== TASK TO CARRY OUT ==
Could you copy every record below exactly as it is written?

Stored data entries
##########

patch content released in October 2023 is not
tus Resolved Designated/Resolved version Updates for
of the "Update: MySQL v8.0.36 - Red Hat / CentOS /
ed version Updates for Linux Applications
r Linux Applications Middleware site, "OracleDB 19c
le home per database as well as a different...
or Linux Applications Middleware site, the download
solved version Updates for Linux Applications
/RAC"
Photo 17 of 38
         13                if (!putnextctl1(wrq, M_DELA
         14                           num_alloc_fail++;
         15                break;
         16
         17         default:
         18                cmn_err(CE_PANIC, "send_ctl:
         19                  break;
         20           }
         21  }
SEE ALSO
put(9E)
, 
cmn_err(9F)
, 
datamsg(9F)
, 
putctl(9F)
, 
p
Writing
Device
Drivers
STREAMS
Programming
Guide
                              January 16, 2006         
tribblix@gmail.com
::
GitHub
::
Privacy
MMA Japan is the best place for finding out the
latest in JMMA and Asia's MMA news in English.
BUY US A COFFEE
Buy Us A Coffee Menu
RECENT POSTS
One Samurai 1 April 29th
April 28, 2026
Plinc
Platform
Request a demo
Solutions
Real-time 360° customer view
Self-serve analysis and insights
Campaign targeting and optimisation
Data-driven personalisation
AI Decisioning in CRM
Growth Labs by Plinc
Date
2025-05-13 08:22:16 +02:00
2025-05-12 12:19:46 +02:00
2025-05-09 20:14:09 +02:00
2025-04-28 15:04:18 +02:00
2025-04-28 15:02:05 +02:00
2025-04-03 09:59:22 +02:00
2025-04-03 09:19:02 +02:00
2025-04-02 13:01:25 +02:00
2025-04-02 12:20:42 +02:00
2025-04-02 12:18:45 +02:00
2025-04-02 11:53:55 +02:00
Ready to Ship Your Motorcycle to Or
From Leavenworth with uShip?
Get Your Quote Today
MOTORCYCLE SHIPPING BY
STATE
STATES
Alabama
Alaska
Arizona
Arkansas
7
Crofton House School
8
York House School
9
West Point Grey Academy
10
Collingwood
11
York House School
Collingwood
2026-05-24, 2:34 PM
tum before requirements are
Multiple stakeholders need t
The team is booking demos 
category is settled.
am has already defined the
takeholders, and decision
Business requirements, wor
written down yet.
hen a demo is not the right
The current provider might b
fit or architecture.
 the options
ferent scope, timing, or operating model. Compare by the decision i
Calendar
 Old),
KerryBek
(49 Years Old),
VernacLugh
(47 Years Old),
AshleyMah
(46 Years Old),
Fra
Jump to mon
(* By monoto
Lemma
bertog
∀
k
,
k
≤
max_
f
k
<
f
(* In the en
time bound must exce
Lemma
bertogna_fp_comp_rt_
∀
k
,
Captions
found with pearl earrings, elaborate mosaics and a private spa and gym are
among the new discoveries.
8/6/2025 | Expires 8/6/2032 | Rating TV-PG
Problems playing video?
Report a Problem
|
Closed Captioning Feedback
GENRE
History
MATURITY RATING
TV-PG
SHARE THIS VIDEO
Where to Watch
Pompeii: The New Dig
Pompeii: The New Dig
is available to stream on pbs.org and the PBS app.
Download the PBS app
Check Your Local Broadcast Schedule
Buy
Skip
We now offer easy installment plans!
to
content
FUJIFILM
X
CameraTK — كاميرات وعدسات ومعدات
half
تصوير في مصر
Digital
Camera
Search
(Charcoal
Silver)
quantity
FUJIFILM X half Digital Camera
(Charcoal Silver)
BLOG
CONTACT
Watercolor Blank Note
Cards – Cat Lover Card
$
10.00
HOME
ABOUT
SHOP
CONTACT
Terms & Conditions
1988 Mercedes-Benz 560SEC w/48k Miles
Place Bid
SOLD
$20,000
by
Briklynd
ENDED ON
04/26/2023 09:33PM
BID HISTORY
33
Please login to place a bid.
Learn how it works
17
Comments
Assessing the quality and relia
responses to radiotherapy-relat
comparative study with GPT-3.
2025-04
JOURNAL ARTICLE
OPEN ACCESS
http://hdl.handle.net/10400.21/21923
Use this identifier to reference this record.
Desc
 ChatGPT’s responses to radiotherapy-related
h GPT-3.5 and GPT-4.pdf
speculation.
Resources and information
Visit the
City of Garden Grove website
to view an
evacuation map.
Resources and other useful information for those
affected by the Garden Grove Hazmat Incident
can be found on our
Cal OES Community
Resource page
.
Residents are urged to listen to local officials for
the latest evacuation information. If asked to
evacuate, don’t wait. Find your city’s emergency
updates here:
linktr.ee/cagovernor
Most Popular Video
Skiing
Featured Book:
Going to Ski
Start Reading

##########

== FINISHED TASK ==
patch content released in October 2023 is not
tus Resolved Designated/Resolved version Updates for
of the "Update: MySQL v8.0.36 - Red Hat / CentOS /
ed version Updates for Linux Applications
r Linux Applications Middleware site, "OracleDB 19c
le home per database as well as a different...
or Linux Applications Middleware site, the download
solved version Updates for Linux Applications
/RAC"
Photo 17 of 38
         13                if (!putnextctl1(wrq, M_DELA
         14                           num_alloc_fail++;
         15                break;
         16
         17         default:
         18                cmn_err(CE_PANIC, "send_ctl:
         19                  break;
         20           }
         21  }
SEE ALSO
put(9E)
, 
cmn_err(9F)
, 
datamsg(9F)
, 
putctl(9F)
, 
p
Writing
Device
Drivers
STREAMS
Programming
Guide
                              January 16, 2006         
tribblix@gmail.com
::
GitHub
::
Privacy
MMA Japan is the best place for finding out the
latest in JMMA and Asia's MMA news in English.
BUY US A COFFEE
Buy Us A Coffee Menu
RECENT POSTS
One Samurai 1 April 29th
April 28, 2026
Plinc
Platform
Request a demo
Solutions
Real-time 360° customer view
Self-serve analysis and insights
Campaign targeting and optimisation
Data-driven personalisation
AI Decisioning in CRM
Growth Labs by Plinc
Date
2025-05-13 08:22:16 +02:00
2025-05-12 12:19:46 +02:00
2025-05-09 20:14:09 +02:00
2025-04-28 15:04:18 +02:00
2025-04-28 15:02:05 +02:00
2025-04-03 09:59:22 +02:00
2025-04-03 09:19:02 +02:00
2025-04-02 13:01:25 +02:00
2025-04-02 12:20:42 +02:00
2025-04-02 12:18:45 +02:00
2025-04-02 11:53:55 +02:00
Ready to Ship Your Motorcycle to Or
From Leavenworth with uShip?
Get Your Quote Today
MOTORCYCLE SHIPPING BY
STATE
STATES
Alabama
Alaska
Arizona
Arkansas
7
Crofton House School
8
York House School
9
West Point Grey Academy
10
Collingwood
11
York House School
Collingwood
2026-05-24, 2:34 PM
tum before requirements are
Multiple stakeholders need t
The team is booking demos 
category is settled.
am has already defined the
takeholders, and decision
Business requirements, wor
written down yet.
hen a demo is not the right
The current provider might b
fit or architecture.
 the options
ferent scope, timing, or operating model. Compare by the decision i
Calendar
 Old),
KerryBek
(49 Years Old),
VernacLugh
(47 Years Old),
AshleyMah
(46 Years Old),
Fra
Jump to mon
(* By monoto
Lemma
bertog
∀
k
,
k
≤
max_
f
k
<
f
(* In the en
time bound must exce
Lemma
bertogna_fp_comp_rt_
∀
k
,
Captions
found with pearl earrings, elaborate mosaics and a private spa and gym are
among the new discoveries.
8/6/2025 | Expires 8/6/2032 | Rating TV-PG
Problems playing video?
Report a Problem
|
Closed Captioning Feedback
GENRE
History
MATURITY RATING
TV-PG
SHARE THIS VIDEO
Where to Watch
Pompeii: The New Dig
Pompeii: The New Dig
is available to stream on pbs.org and the PBS app.
Download the PBS app
Check Your Local Broadcast Schedule
Buy
Skip
We now offer easy installment plans!
to
content
FUJIFILM
X
CameraTK — كاميرات وعدسات ومعدات
half
تصوير في مصر
Digital
Camera
Search
(Charcoal
Silver)
quantity
FUJIFILM X half Digital Camera
(Charcoal Silver)
BLOG
CONTACT
Watercolor Blank Note
Cards – Cat Lover Card
$
10.00
HOME
ABOUT
SHOP
CONTACT
Terms & Conditions
1988 Mercedes-Benz 560SEC w/48k Miles
Place Bid
SOLD
$20,000
by
Briklynd
ENDED ON
04/26/2023 09:33PM
BID HISTORY
33
Please login to place a bid.
Learn how it works
17
Comments
Assessing the quality and relia
responses to radiotherapy-relat
comparative study with GPT-3.
2025-04
JOURNAL ARTICLE
OPEN ACCESS
http://hdl.handle.net/10400.21/21923
Use this identifier to reference this record.
Desc
 ChatGPT’s responses to radiotherapy-related
h GPT-3.5 and GPT-4.pdf
speculation.
Resources and information
Visit the
City of Garden Grove website
to view an
evacuation map.
Resources and other useful information for those
affected by the Garden Grove Hazmat Incident
can be found on our
Cal OES Community
Resource page
.
Residents are urged to listen to local officials for
the latest evacuation information. If asked to
evacuate, don’t wait. Find your city’s emergency
updates here:
linktr.ee/cagovernor
Most Popular Video
Skiing
Featured Book:
Going to Ski
Start Reading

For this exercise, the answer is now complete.